Reggie sat in a chair that hurt her sore muscles. She had cuffs around her wrists and an old-fashioned phone in one hand. A counter and glass separated her from the woman across from her. The woman across from her had her dark hair cut short, just barely long enough for the ponytail she’d put it in. Her glasses were no longer purple, but black, and her face had lost all the peace and joy of the twelve-year-old girl Reggie remembered.
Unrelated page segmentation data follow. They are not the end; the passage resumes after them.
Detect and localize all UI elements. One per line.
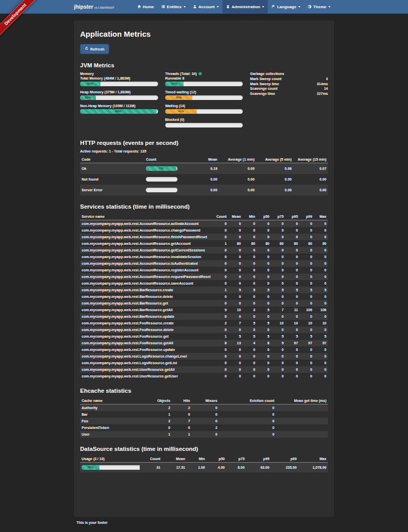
service-p95: 0 xyxy=(285,353,299,360)
service-p95: 0 xyxy=(285,346,299,353)
memory-bar-item: Heap Memory (375M / 1,883M) 20% xyxy=(80,90,158,100)
service-mean: 0 xyxy=(228,326,242,333)
service-p95: 0 xyxy=(285,273,299,280)
service-p95: 0 xyxy=(285,293,299,300)
chevron-down-icon xyxy=(262,6,264,8)
service-row: com.mycompany.myapp.web.rest.AccountReso… xyxy=(80,247,328,254)
service-name: com.mycompany.myapp.web.rest.FooResource… xyxy=(80,346,214,353)
brand[interactable]: jhipster v0.1-SNAPSHOT xyxy=(74,4,114,10)
gc-column: Garbage collections Mark Sweep count 3 M… xyxy=(250,72,328,132)
cache-misses: 0 xyxy=(192,431,219,438)
http-requests-summary: Active requests: 1 - Total requests: 135 xyxy=(80,149,328,153)
http-mean: 0.19 xyxy=(187,163,219,174)
service-min: 0 xyxy=(242,220,257,227)
gc-row: Mark Sweep time 314ms xyxy=(250,82,328,87)
nav-item-theme[interactable]: Theme xyxy=(304,0,334,13)
service-row: com.mycompany.myapp.web.rest.FooResource… xyxy=(80,333,328,340)
service-mean: 0 xyxy=(228,267,242,273)
service-max: 0 xyxy=(314,300,328,307)
service-mean: 0 xyxy=(228,300,242,307)
service-count: 0 xyxy=(214,366,228,373)
service-mean: 0 xyxy=(228,227,242,234)
cache-misses: 2 xyxy=(192,424,219,431)
service-max: 0 xyxy=(314,254,328,260)
gc-label: Scavenge time xyxy=(250,91,275,96)
service-mean: 0 xyxy=(228,234,242,240)
progress-bar: 26% xyxy=(80,82,158,86)
service-p50: 0 xyxy=(257,260,271,267)
thread-dump-icon[interactable] xyxy=(198,72,202,75)
refresh-button[interactable]: Refresh xyxy=(80,44,109,54)
service-count: 0 xyxy=(214,373,228,379)
service-p99: 5 xyxy=(299,333,314,340)
service-row: com.mycompany.myapp.web.rest.AccountReso… xyxy=(80,260,328,267)
cache-hits: 7 xyxy=(172,418,192,424)
service-name: com.mycompany.myapp.web.rest.AccountReso… xyxy=(80,260,214,267)
service-p95: 5 xyxy=(285,287,299,293)
service-p99: 10 xyxy=(299,320,314,326)
gc-value: 314ms xyxy=(317,82,328,87)
http-code: Server Error xyxy=(80,185,144,195)
col-objects: Objects xyxy=(149,397,172,404)
service-p95: 0 xyxy=(285,326,299,333)
service-name: com.mycompany.myapp.web.rest.AccountReso… xyxy=(80,234,214,240)
http-avg1: 0.00 xyxy=(219,174,256,185)
service-mean: 0 xyxy=(228,254,242,260)
col-avg5: Average (5 min) xyxy=(256,156,293,163)
service-p75: 0 xyxy=(271,273,285,280)
service-p99: 80 xyxy=(299,240,314,247)
http-avg5: 0.00 xyxy=(256,174,293,185)
service-p99: 106 xyxy=(299,307,314,313)
thread-bar-item: Blocked (0) xyxy=(165,118,243,128)
gc-value: 14 xyxy=(324,86,328,91)
nav-item-account[interactable]: Account xyxy=(189,0,222,13)
service-count: 0 xyxy=(214,234,228,240)
progress-bar: 35% xyxy=(165,95,243,100)
service-max: 106 xyxy=(314,307,328,313)
progress-fill: 41% xyxy=(165,109,197,114)
service-min: 0 xyxy=(242,273,257,280)
service-name: com.mycompany.myapp.web.rest.FooResource… xyxy=(80,326,214,333)
service-min: 5 xyxy=(242,333,257,340)
http-code: Not found xyxy=(80,174,144,185)
nav-item-entities[interactable]: Entities xyxy=(158,0,189,13)
service-p99: 0 xyxy=(299,326,314,333)
service-row: com.mycompany.myapp.web.rest.UserResourc… xyxy=(80,373,328,379)
service-count: 0 xyxy=(214,326,228,333)
service-p50: 0 xyxy=(257,280,271,287)
nav-item-administration[interactable]: Administration xyxy=(222,0,268,13)
service-p50: 0 xyxy=(257,326,271,333)
cache-name: Authority xyxy=(80,404,149,412)
navbar: jhipster v0.1-SNAPSHOT Home Entities Acc… xyxy=(0,0,408,14)
service-count: 1 xyxy=(214,240,228,247)
cache-objects: 1 xyxy=(149,431,172,438)
service-max: 0 xyxy=(314,353,328,360)
nav-item-home[interactable]: Home xyxy=(134,0,158,13)
cache-misses: 0 xyxy=(192,404,219,412)
service-mean: 0 xyxy=(228,220,242,227)
service-max: 0 xyxy=(314,260,328,267)
nav-item-language[interactable]: Language xyxy=(268,0,304,13)
bar-label: Timed waiting (12) xyxy=(165,90,243,94)
service-name: com.mycompany.myapp.web.rest.BarResource… xyxy=(80,307,214,313)
service-p50: 0 xyxy=(257,227,271,234)
service-name: com.mycompany.myapp.web.rest.AccountReso… xyxy=(80,280,214,287)
nav-item-label: Theme xyxy=(313,5,326,9)
thread-bar-item: Runnable 8 24% xyxy=(165,77,243,86)
service-p50: 0 xyxy=(257,300,271,307)
service-min: 3 xyxy=(242,307,257,313)
service-p50: 0 xyxy=(257,293,271,300)
service-min: 0 xyxy=(242,267,257,273)
service-p95: 0 xyxy=(285,267,299,273)
service-p95: 0 xyxy=(285,260,299,267)
service-max: 0 xyxy=(314,313,328,320)
service-p75: 0 xyxy=(271,326,285,333)
refresh-label: Refresh xyxy=(90,47,105,52)
col-misses: Misses xyxy=(192,397,219,404)
cache-evictions: 0 xyxy=(219,424,276,431)
cache-row: Bar 1 0 0 0 xyxy=(80,411,328,418)
ehcache-title: Ehcache statistics xyxy=(80,388,328,394)
http-avg15: 0.00 xyxy=(293,185,328,195)
service-name: com.mycompany.myapp.web.rest.UserResourc… xyxy=(80,366,214,373)
col-p95: p95 xyxy=(246,455,271,463)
Reggie knew she’d lost that same peace, but she maintained a cheerful, careless smile as she lifted the phone to her ear. “So good of you to visit, Eyana.”

Eyana gave her a hard, flat stare through the glass. “You stole something from me,” she said. “Where is it?”

Reggie rested her elbows on the countertop, which hurt the bruises on her elbows, but she didn’t want Eyana to see that. “I didn’t sell it.”

“Then where is it?”

Reggie hesitated, shame and guilt warring with each other until guilt won. “Somebody stole it from me a while back.”

Eyana set down the phone, skin draining of blood. Her stare was blank and horrified. It took a few seconds for her to pick up the phone again. “When?” she whispered. “Who?”

“It was about a month ago, so if you’ve been found, they aren’t going to her about it.”

“Who stole it?”

Reggie swallowed. “I’m so sorry …”

Eyana’s eyes narrowed. “Reggie, who stole it?”

Reggie clenched the phone. “The Raven Handler.” She closed her eyes.

The clatter of a dropped phone made her open her eyes again. Eyana had stood. She was breathing fast. Her hands twitched. Without another word, she spun and almost ran from the room.

Reggie sighed, and wished she had never found Eyana’s hiding place. She wished she could go back to the days of rainbow skies and pirate ships; go back to when everything was simple and okay.